(Collection entries)
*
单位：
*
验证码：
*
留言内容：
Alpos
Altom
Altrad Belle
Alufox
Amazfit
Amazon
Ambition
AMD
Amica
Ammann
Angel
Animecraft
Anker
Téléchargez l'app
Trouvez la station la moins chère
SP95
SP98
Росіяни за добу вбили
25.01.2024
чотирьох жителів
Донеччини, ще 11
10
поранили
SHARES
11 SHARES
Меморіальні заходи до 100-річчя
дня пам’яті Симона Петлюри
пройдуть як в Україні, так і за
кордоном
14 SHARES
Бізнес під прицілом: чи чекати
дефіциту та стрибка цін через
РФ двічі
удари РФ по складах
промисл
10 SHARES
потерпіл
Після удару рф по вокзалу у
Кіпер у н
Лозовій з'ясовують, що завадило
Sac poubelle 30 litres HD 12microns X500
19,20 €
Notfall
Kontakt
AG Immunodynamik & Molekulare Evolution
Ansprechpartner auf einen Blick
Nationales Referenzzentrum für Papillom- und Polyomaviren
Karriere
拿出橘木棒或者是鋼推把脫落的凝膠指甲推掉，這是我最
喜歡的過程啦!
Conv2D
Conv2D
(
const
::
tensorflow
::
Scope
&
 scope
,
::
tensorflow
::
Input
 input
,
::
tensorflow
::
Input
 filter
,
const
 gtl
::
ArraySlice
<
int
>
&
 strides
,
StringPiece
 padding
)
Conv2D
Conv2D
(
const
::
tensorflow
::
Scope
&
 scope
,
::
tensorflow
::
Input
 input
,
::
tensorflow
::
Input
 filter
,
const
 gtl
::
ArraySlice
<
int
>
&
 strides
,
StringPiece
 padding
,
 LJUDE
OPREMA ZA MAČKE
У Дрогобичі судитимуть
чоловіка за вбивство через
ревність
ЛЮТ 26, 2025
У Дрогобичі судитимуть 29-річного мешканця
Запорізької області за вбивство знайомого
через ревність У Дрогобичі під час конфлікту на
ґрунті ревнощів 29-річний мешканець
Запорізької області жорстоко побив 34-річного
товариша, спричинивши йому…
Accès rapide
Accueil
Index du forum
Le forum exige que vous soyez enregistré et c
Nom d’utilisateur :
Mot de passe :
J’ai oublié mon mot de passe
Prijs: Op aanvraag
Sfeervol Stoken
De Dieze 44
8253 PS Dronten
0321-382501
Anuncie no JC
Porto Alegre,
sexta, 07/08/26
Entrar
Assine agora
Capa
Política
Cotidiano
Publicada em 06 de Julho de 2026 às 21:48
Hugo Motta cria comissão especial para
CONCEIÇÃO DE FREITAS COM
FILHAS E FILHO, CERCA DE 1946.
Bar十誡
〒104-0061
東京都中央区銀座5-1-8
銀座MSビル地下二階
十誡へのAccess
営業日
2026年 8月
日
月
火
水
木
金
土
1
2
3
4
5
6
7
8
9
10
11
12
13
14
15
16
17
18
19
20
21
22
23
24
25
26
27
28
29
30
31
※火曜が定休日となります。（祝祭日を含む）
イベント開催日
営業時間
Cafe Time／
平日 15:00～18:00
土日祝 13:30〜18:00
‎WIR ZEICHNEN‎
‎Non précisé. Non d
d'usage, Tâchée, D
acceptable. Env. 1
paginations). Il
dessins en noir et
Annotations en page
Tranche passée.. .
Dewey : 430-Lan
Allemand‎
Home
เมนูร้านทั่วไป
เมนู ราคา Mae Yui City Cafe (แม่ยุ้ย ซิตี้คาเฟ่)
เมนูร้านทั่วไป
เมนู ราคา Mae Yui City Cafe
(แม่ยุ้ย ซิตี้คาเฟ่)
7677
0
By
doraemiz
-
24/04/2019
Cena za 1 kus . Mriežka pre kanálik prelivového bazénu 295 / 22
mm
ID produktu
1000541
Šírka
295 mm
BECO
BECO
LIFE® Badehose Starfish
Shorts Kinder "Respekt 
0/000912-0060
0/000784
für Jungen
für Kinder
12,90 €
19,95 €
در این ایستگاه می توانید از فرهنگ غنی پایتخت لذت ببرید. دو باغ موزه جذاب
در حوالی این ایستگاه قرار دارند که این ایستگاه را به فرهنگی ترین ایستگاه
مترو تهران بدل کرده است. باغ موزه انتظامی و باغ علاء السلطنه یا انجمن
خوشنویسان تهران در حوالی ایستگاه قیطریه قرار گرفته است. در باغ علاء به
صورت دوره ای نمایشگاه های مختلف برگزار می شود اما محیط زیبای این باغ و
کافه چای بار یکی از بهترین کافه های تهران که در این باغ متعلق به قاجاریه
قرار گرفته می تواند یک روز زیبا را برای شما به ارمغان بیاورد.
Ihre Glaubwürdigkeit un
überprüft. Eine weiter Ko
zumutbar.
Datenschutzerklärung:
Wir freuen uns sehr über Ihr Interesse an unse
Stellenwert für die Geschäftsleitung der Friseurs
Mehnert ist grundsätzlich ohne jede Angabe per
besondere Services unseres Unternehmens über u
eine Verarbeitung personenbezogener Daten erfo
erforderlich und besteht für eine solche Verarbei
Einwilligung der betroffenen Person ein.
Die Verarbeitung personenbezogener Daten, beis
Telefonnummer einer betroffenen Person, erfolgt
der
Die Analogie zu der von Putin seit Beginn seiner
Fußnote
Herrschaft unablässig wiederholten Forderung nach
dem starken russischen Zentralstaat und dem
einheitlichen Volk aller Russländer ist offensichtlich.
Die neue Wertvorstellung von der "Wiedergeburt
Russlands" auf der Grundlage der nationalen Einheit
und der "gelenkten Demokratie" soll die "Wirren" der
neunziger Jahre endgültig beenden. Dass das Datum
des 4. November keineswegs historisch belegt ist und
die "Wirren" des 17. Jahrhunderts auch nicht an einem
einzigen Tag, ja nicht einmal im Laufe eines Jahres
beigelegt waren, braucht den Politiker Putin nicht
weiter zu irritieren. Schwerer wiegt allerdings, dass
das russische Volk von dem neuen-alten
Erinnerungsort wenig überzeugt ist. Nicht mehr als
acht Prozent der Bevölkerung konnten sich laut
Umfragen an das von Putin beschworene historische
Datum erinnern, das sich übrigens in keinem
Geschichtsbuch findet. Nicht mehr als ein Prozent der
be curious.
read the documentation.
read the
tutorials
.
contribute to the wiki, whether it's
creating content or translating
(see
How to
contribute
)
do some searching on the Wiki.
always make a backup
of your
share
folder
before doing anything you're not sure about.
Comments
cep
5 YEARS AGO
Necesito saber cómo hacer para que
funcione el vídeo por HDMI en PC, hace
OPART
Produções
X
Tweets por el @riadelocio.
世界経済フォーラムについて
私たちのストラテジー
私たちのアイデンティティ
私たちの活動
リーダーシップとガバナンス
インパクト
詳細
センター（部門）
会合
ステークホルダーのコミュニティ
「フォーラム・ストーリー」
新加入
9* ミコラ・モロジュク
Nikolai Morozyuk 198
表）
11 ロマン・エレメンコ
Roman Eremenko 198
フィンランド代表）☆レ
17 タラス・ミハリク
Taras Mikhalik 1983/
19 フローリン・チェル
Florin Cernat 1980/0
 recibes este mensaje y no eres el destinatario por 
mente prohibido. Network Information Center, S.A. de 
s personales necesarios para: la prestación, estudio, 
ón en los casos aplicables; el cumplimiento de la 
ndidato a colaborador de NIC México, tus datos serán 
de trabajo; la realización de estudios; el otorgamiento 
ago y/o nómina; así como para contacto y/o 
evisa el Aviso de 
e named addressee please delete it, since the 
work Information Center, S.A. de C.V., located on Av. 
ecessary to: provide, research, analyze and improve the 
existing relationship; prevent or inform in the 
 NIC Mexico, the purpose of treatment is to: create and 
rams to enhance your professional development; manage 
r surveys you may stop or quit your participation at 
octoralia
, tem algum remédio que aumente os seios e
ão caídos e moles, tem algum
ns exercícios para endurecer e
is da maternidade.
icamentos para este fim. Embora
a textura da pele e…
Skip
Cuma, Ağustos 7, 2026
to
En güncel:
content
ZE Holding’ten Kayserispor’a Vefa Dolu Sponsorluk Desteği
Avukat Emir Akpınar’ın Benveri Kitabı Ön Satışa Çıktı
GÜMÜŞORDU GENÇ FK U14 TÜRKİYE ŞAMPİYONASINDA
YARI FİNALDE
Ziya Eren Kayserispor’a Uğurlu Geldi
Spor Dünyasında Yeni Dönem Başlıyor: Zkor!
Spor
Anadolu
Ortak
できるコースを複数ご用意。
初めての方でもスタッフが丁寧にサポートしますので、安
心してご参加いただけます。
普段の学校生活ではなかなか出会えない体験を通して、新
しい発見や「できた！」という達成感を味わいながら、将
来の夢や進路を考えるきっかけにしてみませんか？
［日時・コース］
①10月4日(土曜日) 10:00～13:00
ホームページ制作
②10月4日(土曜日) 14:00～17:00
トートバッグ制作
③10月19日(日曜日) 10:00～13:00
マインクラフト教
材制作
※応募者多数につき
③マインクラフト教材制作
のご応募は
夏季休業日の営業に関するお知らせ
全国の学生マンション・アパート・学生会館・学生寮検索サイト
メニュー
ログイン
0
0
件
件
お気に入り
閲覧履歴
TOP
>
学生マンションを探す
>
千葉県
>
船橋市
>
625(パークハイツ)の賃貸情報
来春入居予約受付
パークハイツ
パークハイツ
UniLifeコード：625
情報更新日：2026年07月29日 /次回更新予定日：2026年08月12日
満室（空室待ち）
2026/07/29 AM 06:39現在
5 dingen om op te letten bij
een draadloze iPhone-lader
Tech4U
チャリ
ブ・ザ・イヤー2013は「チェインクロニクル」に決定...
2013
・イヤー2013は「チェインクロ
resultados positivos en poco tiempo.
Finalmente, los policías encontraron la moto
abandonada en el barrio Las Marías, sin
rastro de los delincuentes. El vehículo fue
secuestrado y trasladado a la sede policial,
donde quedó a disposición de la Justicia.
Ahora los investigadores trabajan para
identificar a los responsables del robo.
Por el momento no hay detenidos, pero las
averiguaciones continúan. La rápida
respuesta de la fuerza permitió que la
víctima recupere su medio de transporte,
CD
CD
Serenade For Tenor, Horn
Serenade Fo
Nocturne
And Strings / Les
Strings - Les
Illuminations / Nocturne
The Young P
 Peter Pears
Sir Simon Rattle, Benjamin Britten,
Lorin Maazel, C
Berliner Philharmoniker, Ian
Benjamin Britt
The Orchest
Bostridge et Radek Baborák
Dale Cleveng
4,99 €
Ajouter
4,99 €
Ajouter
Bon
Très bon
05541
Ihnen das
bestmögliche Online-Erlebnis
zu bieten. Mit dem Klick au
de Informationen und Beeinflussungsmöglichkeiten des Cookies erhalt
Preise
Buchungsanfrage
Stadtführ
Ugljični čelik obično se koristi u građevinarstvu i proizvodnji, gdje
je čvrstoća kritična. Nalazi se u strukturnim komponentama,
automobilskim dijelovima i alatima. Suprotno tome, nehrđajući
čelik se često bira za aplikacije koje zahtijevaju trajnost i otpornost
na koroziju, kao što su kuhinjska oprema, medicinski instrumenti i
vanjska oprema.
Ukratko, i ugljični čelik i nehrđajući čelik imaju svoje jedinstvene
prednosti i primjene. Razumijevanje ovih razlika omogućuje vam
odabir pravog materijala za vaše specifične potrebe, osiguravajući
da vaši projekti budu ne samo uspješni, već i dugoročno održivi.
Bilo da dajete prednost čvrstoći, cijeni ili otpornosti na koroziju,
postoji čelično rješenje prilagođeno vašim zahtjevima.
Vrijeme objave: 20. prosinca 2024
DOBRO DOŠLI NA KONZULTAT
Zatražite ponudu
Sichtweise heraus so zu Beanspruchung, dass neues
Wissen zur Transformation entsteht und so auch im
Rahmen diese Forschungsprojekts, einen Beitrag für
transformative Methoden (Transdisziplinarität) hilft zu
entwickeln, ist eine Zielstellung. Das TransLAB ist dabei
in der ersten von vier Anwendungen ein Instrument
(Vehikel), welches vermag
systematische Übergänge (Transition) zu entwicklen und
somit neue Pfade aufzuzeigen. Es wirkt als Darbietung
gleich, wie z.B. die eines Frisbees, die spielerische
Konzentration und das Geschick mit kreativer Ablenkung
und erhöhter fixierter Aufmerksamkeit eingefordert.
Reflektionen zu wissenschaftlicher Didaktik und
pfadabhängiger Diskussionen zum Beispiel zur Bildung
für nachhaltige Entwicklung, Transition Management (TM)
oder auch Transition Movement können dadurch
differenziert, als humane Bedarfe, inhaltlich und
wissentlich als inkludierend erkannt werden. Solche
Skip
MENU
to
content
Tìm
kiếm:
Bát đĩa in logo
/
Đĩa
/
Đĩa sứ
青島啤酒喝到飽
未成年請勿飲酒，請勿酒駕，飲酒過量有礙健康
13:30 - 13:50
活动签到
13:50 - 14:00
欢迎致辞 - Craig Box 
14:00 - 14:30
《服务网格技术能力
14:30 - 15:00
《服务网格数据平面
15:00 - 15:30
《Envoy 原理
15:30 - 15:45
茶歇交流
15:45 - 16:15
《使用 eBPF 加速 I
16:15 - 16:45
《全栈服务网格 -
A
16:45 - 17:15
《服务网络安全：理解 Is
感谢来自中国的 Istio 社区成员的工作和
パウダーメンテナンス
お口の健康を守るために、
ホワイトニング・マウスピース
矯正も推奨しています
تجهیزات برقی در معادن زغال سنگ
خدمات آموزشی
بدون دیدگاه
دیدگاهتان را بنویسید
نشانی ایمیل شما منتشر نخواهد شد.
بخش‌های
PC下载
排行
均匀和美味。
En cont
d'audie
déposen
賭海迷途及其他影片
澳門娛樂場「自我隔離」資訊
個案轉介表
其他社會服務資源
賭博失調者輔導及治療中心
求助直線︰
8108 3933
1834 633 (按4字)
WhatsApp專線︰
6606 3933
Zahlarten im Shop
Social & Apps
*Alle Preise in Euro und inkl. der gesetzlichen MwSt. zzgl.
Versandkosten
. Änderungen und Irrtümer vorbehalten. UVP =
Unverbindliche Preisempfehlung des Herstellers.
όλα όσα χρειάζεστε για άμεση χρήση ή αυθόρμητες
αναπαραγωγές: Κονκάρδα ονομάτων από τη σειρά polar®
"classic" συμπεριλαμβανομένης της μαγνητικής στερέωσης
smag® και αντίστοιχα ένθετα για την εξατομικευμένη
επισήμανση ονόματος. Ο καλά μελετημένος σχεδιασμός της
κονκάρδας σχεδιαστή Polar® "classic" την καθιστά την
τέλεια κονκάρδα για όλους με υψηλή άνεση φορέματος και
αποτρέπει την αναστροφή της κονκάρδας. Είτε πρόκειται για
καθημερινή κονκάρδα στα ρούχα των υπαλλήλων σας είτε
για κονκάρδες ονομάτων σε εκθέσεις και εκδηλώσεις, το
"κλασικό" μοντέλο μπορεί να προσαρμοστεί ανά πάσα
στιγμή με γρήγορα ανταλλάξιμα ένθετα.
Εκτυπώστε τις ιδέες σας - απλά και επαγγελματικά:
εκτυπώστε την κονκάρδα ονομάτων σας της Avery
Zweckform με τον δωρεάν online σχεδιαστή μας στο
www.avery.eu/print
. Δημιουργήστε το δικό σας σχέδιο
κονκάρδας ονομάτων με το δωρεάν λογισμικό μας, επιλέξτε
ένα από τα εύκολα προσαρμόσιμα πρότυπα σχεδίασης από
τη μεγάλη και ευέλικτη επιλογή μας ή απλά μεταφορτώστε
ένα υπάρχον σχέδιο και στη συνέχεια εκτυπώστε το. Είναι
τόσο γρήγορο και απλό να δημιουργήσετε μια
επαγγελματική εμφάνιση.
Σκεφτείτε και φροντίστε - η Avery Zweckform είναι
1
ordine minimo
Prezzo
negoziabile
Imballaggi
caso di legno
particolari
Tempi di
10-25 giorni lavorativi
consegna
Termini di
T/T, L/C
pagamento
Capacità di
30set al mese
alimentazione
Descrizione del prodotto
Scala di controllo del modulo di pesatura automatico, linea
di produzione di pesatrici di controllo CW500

> _REQUIRED WORK_
Using the entries above, return exactly the lines from the line with "resultados positivos en poco tiempo." to the line with "Zatražite ponudu", counting both of those lines.

> _ANSWER SPACE_
resultados positivos en poco tiempo.
Finalmente, los policías encontraron la moto
abandonada en el barrio Las Marías, sin
rastro de los delincuentes. El vehículo fue
secuestrado y trasladado a la sede policial,
donde quedó a disposición de la Justicia.
Ahora los investigadores trabajan para
identificar a los responsables del robo.
Por el momento no hay detenidos, pero las
averiguaciones continúan. La rápida
respuesta de la fuerza permitió que la
víctima recupere su medio de transporte,
CD
CD
Serenade For Tenor, Horn
Serenade Fo
Nocturne
And Strings / Les
Strings - Les
Illuminations / Nocturne
The Young P
 Peter Pears
Sir Simon Rattle, Benjamin Britten,
Lorin Maazel, C
Berliner Philharmoniker, Ian
Benjamin Britt
The Orchest
Bostridge et Radek Baborák
Dale Cleveng
4,99 €
Ajouter
4,99 €
Ajouter
Bon
Très bon
05541
Ihnen das
bestmögliche Online-Erlebnis
zu bieten. Mit dem Klick au
de Informationen und Beeinflussungsmöglichkeiten des Cookies erhalt
Preise
Buchungsanfrage
Stadtführ
Ugljični čelik obično se koristi u građevinarstvu i proizvodnji, gdje
je čvrstoća kritična. Nalazi se u strukturnim komponentama,
automobilskim dijelovima i alatima. Suprotno tome, nehrđajući
čelik se često bira za aplikacije koje zahtijevaju trajnost i otpornost
na koroziju, kao što su kuhinjska oprema, medicinski instrumenti i
vanjska oprema.
Ukratko, i ugljični čelik i nehrđajući čelik imaju svoje jedinstvene
prednosti i primjene. Razumijevanje ovih razlika omogućuje vam
odabir pravog materijala za vaše specifične potrebe, osiguravajući
da vaši projekti budu ne samo uspješni, već i dugoročno održivi.
Bilo da dajete prednost čvrstoći, cijeni ili otpornosti na koroziju,
postoji čelično rješenje prilagođeno vašim zahtjevima.
Vrijeme objave: 20. prosinca 2024
DOBRO DOŠLI NA KONZULTAT
Zatražite ponudu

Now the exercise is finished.